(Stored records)
▶
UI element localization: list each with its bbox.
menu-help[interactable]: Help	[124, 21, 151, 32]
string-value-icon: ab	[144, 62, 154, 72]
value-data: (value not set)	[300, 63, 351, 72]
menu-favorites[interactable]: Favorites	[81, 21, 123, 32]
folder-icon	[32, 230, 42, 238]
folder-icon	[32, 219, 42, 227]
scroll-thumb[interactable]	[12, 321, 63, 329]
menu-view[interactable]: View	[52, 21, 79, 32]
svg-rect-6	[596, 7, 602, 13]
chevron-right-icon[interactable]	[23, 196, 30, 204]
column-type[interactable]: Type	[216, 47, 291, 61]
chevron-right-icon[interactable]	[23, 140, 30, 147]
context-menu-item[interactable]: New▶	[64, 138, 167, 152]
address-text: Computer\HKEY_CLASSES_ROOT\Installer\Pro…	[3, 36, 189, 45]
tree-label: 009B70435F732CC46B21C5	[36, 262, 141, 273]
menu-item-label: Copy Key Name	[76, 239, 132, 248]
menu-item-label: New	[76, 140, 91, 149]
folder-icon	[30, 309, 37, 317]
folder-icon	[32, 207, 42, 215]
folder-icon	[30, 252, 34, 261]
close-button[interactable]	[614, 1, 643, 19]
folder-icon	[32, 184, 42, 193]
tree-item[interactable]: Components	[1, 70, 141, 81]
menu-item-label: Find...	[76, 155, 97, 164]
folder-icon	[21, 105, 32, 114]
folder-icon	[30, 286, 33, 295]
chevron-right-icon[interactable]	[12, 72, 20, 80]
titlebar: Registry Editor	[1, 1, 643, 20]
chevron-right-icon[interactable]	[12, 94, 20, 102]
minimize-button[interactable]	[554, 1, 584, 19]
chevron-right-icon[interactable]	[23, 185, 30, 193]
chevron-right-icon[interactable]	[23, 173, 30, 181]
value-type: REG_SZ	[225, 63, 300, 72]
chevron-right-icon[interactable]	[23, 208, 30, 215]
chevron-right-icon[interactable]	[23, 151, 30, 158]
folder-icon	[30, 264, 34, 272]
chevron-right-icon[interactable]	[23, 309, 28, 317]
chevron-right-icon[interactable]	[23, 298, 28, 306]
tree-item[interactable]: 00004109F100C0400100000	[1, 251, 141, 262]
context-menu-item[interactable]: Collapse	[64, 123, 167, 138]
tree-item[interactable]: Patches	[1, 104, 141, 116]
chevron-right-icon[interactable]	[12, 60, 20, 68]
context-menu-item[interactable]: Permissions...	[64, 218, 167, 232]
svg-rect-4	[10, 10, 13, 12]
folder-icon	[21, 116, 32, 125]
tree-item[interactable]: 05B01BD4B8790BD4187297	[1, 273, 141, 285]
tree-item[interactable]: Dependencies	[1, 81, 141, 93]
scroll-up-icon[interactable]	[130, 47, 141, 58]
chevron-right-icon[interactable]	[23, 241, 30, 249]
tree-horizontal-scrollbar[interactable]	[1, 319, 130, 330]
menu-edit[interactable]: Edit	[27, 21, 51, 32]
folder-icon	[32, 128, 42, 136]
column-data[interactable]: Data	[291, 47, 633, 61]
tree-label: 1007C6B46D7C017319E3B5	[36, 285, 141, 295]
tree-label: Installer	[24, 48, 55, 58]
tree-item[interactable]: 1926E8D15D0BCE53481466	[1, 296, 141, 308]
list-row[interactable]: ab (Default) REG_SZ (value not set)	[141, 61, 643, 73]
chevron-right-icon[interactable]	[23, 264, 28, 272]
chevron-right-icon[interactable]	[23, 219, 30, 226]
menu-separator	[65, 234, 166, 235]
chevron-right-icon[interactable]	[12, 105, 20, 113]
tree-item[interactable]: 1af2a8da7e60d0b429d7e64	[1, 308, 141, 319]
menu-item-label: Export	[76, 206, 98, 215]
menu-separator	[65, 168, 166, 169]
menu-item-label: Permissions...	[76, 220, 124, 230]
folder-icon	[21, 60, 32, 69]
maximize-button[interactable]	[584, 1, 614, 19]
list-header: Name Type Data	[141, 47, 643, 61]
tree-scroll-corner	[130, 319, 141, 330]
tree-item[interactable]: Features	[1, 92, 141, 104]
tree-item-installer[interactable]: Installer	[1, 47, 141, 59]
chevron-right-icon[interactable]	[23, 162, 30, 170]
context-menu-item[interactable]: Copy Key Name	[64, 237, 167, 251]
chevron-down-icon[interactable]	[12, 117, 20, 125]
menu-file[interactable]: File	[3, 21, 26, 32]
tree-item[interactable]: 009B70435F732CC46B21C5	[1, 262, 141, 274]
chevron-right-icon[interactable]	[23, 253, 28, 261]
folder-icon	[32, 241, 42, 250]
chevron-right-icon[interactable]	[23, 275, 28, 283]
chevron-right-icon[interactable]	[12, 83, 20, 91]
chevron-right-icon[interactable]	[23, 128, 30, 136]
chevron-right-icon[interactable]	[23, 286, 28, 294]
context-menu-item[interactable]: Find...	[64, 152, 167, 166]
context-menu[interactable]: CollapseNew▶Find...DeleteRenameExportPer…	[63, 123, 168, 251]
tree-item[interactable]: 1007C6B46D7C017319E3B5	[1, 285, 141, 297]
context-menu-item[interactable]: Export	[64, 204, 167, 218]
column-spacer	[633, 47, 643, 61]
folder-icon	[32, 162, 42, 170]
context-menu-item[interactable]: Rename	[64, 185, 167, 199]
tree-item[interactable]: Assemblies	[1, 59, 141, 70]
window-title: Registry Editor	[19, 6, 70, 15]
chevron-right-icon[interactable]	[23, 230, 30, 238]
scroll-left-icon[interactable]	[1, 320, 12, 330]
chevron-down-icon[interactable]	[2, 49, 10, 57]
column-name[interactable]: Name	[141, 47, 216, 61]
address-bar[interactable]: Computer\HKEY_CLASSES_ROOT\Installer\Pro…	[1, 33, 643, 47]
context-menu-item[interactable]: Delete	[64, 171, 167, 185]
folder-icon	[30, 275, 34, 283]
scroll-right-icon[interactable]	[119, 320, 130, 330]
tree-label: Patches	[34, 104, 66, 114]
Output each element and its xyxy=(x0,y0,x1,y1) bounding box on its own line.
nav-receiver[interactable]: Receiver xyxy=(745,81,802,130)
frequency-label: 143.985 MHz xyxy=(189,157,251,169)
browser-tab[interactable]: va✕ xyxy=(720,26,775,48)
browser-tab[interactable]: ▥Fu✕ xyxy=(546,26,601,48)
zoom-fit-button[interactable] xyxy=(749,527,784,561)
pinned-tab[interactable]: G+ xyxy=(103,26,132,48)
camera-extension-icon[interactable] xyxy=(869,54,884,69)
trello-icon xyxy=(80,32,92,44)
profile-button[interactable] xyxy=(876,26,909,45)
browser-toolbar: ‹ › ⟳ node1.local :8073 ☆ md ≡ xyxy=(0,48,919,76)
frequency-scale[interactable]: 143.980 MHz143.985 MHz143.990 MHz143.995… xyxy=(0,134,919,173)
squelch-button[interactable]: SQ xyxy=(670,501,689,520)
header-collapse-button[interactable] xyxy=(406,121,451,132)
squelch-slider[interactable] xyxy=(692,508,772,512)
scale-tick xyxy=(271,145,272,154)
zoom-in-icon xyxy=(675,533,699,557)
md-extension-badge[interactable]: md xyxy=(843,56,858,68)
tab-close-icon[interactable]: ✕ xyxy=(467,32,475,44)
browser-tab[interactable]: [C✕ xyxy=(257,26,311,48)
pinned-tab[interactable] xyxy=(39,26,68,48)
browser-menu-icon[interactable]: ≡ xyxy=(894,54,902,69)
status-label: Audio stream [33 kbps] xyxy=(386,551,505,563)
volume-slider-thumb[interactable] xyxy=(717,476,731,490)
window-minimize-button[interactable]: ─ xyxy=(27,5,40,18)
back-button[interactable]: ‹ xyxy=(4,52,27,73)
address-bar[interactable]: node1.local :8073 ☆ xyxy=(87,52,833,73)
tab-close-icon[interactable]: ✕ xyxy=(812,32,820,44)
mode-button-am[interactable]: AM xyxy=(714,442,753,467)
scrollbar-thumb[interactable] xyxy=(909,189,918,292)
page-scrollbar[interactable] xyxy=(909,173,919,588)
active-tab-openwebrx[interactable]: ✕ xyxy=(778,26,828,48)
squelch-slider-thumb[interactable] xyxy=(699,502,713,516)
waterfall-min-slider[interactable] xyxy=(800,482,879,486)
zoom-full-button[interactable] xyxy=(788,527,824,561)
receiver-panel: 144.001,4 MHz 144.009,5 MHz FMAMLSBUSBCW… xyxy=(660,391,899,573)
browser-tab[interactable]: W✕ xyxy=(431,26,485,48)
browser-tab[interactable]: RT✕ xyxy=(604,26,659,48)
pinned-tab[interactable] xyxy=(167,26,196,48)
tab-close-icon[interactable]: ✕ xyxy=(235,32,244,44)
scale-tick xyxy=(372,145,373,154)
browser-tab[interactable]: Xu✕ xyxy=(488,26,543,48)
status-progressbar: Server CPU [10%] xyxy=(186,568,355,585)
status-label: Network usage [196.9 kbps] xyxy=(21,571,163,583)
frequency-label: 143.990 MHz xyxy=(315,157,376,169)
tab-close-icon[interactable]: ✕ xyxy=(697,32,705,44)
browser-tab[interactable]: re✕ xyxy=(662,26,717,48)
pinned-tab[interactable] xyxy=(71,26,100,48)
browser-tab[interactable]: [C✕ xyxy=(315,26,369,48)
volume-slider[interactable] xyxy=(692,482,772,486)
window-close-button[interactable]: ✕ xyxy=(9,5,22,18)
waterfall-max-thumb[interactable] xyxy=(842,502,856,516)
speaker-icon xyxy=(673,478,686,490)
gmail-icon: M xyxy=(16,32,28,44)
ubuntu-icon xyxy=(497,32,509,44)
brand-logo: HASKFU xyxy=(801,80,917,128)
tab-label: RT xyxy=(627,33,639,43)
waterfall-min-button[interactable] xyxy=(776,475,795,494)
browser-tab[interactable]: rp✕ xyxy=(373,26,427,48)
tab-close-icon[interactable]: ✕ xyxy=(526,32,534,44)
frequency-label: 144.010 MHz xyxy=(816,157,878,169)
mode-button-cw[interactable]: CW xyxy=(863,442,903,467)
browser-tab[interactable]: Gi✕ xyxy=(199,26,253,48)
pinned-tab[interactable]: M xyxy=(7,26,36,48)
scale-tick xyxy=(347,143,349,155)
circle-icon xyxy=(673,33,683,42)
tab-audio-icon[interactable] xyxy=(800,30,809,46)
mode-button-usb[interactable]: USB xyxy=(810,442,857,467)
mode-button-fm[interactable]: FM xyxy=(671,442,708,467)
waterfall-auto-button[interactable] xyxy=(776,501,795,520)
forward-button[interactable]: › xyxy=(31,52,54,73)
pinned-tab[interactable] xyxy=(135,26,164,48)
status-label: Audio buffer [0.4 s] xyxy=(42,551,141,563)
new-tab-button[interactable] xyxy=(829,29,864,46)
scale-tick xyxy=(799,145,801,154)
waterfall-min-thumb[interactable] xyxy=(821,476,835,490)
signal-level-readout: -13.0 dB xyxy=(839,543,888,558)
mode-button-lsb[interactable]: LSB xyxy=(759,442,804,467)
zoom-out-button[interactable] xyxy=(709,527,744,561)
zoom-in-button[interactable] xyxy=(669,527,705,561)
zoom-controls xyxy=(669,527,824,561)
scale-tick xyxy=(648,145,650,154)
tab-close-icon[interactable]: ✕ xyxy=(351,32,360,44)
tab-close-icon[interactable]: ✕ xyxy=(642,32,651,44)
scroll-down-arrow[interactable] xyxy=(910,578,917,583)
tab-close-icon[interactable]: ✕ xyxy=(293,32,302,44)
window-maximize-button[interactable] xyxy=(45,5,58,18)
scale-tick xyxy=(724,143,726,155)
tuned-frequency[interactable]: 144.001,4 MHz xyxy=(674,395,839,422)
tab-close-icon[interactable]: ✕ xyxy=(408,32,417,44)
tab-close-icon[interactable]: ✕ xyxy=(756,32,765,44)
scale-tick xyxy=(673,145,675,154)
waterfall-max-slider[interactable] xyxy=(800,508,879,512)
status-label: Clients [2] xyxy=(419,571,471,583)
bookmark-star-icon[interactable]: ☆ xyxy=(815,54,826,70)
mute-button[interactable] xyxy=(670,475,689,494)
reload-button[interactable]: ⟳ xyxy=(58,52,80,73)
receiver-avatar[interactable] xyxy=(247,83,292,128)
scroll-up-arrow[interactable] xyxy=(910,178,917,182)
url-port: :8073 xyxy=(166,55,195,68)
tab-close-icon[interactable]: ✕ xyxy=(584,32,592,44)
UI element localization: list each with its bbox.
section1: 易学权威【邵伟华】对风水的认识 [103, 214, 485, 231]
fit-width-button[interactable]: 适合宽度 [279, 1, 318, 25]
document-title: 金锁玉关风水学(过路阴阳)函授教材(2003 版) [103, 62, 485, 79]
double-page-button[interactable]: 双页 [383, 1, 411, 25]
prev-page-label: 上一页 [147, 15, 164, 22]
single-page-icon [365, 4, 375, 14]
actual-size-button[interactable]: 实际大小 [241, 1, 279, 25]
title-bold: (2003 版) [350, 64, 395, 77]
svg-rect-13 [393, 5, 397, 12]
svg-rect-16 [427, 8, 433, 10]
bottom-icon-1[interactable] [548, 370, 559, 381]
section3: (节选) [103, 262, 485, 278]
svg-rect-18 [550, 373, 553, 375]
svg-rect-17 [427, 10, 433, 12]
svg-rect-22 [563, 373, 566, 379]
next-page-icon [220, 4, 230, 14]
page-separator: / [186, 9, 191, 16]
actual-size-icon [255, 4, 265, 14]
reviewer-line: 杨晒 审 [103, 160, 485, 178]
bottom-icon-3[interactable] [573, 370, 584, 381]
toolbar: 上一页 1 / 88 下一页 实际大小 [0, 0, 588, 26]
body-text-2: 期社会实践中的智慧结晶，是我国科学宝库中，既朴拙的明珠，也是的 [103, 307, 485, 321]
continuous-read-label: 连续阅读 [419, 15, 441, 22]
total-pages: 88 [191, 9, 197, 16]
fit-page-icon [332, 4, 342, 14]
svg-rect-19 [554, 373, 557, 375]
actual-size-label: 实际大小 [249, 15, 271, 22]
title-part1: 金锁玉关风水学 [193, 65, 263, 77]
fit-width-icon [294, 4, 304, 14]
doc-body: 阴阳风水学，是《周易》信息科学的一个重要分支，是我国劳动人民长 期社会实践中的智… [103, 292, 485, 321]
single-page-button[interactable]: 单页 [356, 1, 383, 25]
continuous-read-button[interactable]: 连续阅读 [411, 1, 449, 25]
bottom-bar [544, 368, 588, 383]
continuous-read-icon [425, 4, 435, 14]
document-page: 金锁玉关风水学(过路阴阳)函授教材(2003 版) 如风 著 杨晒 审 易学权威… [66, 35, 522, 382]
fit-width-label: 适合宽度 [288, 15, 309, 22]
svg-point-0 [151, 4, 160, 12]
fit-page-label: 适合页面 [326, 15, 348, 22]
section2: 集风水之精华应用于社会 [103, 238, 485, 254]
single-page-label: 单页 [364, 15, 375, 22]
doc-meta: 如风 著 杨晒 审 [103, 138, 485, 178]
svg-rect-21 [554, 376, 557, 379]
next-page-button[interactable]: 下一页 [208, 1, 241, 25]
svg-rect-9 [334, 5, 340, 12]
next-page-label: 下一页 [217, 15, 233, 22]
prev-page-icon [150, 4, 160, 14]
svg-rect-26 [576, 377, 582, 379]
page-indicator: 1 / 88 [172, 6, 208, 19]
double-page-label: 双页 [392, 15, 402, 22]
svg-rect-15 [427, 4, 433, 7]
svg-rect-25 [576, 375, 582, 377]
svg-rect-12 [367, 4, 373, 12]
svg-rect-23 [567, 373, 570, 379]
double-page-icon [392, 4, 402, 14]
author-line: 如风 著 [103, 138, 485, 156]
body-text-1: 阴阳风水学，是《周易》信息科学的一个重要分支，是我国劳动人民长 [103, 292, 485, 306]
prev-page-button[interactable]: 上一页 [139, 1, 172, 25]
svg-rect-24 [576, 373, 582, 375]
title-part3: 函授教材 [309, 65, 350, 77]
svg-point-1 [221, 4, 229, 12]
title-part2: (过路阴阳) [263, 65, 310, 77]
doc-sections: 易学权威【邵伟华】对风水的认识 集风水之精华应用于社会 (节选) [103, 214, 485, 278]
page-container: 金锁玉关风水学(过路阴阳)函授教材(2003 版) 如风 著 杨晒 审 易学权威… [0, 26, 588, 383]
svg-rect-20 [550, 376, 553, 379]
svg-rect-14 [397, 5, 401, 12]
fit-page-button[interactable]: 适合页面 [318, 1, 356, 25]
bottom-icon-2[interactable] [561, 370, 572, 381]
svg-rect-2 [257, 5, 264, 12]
◀
To do — Exactly one number is the answer: how many lines in the data include the word "minimize".

Response — 2